Work request. Would you copy every line of the listing below that includes the word "houses"?

Given records.
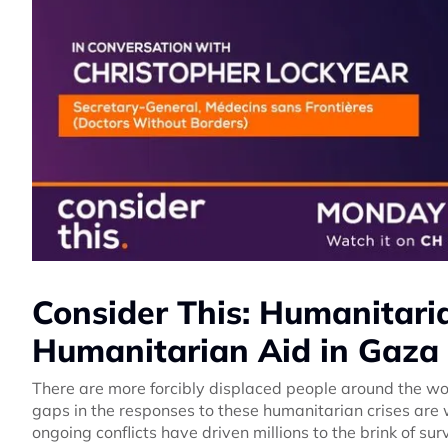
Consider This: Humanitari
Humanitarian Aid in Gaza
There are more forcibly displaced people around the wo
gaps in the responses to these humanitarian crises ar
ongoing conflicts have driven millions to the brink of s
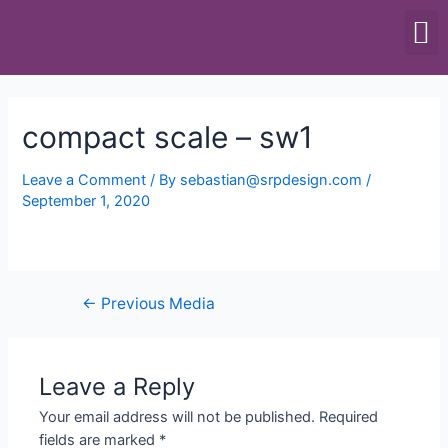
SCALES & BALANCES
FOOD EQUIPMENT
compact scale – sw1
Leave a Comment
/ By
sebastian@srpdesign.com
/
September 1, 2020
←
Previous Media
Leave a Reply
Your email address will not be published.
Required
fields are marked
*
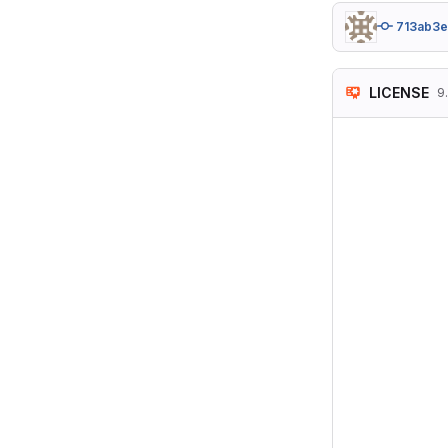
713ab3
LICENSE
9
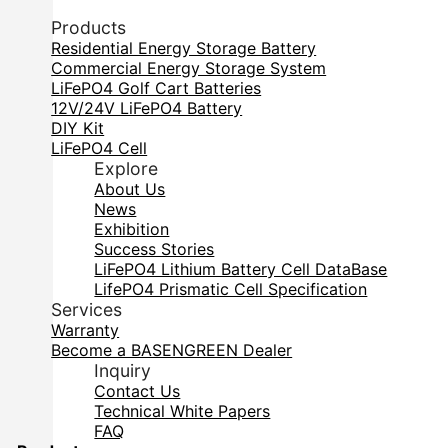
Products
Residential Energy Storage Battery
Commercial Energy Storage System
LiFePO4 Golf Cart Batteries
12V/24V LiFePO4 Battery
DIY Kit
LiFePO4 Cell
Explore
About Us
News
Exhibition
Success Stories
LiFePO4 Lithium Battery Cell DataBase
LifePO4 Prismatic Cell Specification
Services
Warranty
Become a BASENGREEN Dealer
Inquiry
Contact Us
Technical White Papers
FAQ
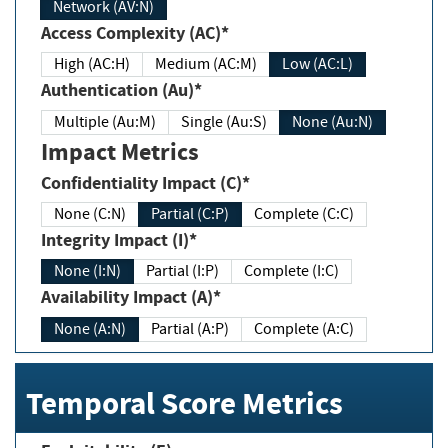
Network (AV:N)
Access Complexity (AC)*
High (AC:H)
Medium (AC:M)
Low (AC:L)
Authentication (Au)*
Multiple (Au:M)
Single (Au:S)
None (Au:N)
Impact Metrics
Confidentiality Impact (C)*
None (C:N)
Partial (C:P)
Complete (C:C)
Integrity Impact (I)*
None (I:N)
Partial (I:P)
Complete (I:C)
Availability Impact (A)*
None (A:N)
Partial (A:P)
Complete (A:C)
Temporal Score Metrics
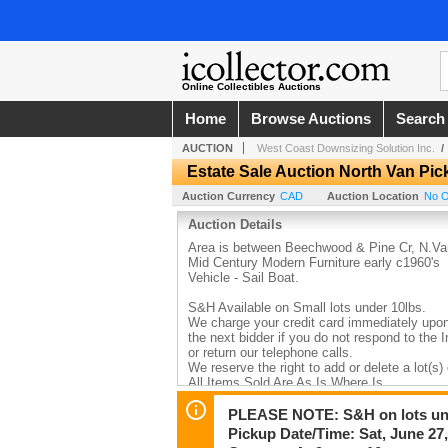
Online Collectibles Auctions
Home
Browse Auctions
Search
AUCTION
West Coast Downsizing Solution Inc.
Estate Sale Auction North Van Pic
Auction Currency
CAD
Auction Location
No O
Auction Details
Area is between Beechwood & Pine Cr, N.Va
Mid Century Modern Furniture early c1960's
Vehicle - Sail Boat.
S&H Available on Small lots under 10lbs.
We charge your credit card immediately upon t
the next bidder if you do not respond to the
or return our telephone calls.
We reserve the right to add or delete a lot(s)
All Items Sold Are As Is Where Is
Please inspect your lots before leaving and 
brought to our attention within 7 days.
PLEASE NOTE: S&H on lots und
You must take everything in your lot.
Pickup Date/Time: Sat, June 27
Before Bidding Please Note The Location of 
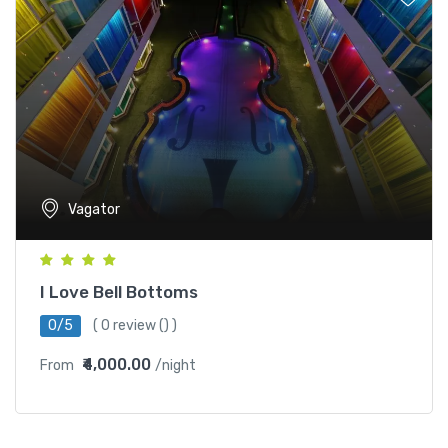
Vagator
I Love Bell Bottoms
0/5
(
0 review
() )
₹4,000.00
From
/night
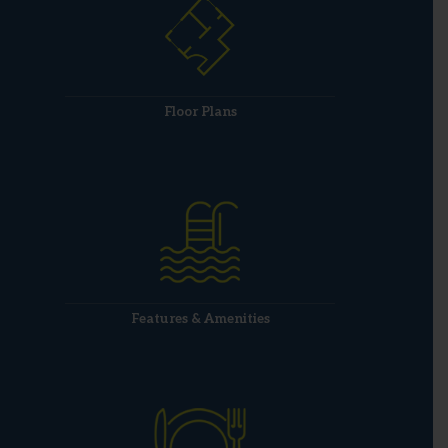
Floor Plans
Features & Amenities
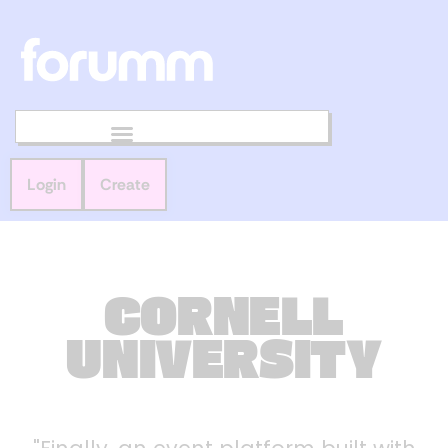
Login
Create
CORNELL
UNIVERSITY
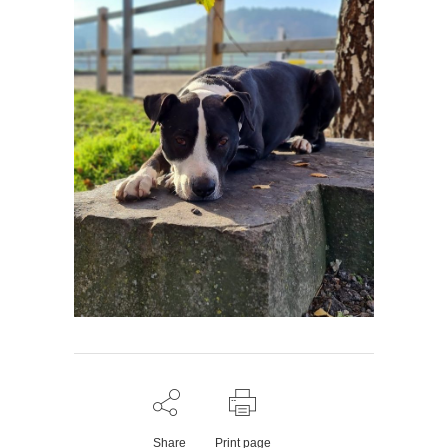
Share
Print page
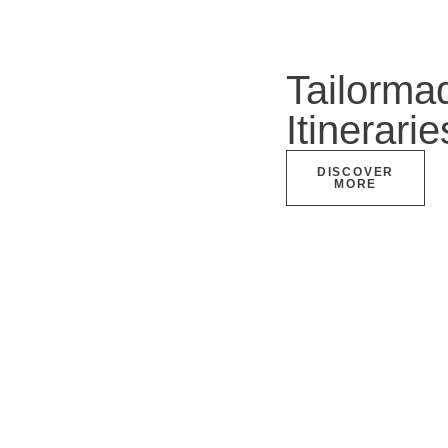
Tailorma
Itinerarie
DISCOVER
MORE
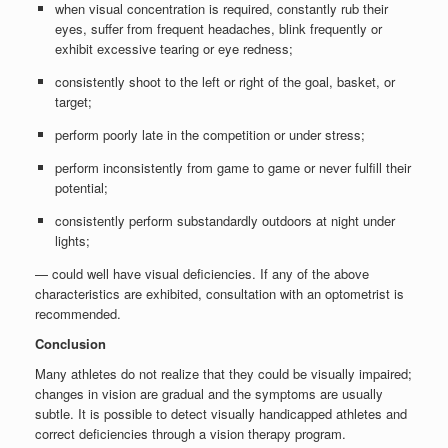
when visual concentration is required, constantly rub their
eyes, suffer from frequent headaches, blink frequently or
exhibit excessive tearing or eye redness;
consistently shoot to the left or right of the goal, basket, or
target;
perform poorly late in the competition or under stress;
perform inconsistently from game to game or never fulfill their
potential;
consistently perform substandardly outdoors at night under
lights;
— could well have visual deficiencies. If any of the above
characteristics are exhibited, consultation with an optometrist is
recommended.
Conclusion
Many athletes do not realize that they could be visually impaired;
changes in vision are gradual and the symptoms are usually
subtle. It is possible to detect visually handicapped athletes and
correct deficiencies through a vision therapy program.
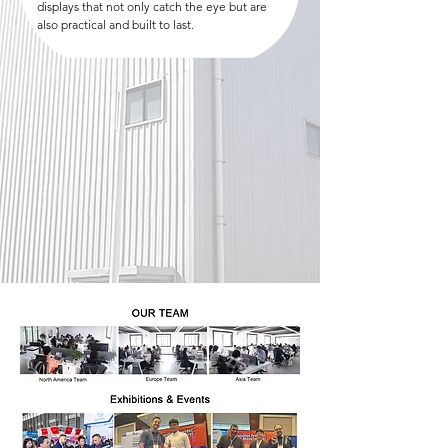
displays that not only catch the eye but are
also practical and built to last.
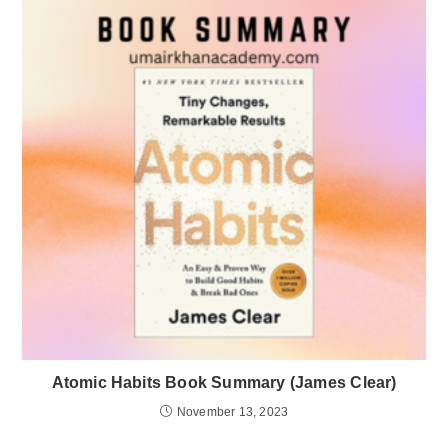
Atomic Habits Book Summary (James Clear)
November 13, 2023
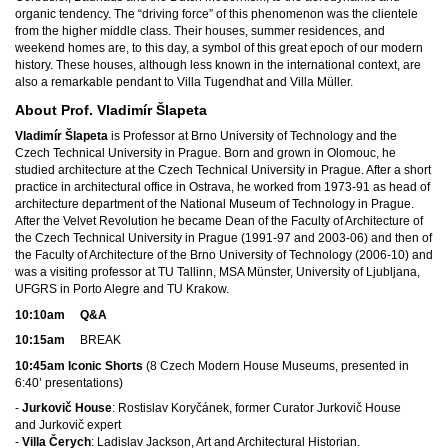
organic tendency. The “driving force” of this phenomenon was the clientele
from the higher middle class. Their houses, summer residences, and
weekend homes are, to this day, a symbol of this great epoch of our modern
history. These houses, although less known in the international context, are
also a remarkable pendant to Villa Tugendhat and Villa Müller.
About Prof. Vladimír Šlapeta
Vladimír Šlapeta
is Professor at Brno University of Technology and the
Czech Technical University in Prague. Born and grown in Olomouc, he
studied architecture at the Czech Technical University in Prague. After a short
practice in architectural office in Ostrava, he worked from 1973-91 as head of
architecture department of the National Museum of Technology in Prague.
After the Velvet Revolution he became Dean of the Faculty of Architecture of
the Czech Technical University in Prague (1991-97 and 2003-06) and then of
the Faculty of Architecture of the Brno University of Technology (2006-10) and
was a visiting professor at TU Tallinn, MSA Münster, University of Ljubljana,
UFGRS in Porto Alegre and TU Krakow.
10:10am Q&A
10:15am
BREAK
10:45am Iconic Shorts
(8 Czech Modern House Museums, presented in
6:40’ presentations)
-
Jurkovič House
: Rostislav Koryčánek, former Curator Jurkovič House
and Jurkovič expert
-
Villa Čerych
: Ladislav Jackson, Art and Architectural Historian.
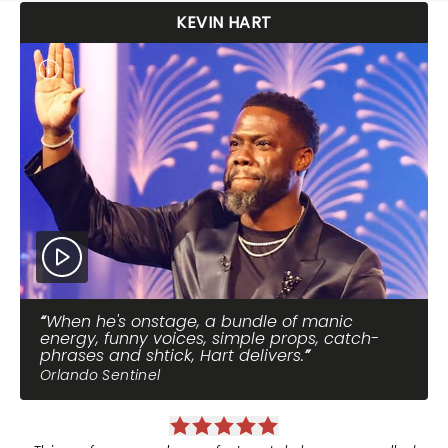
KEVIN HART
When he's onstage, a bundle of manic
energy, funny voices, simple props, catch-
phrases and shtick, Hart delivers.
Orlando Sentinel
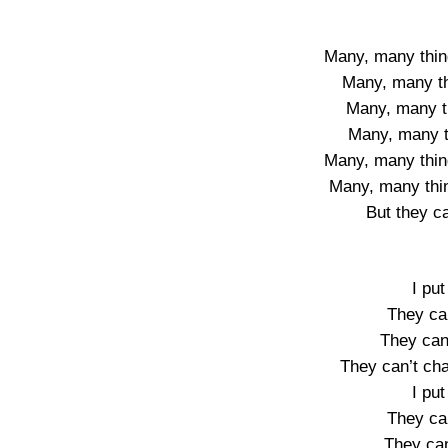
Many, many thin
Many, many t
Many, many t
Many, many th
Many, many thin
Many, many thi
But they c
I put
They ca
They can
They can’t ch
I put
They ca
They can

Completed exercise.
from the higher middle class. Their houses, summer residences, and
history. These houses, although less known in the international context, are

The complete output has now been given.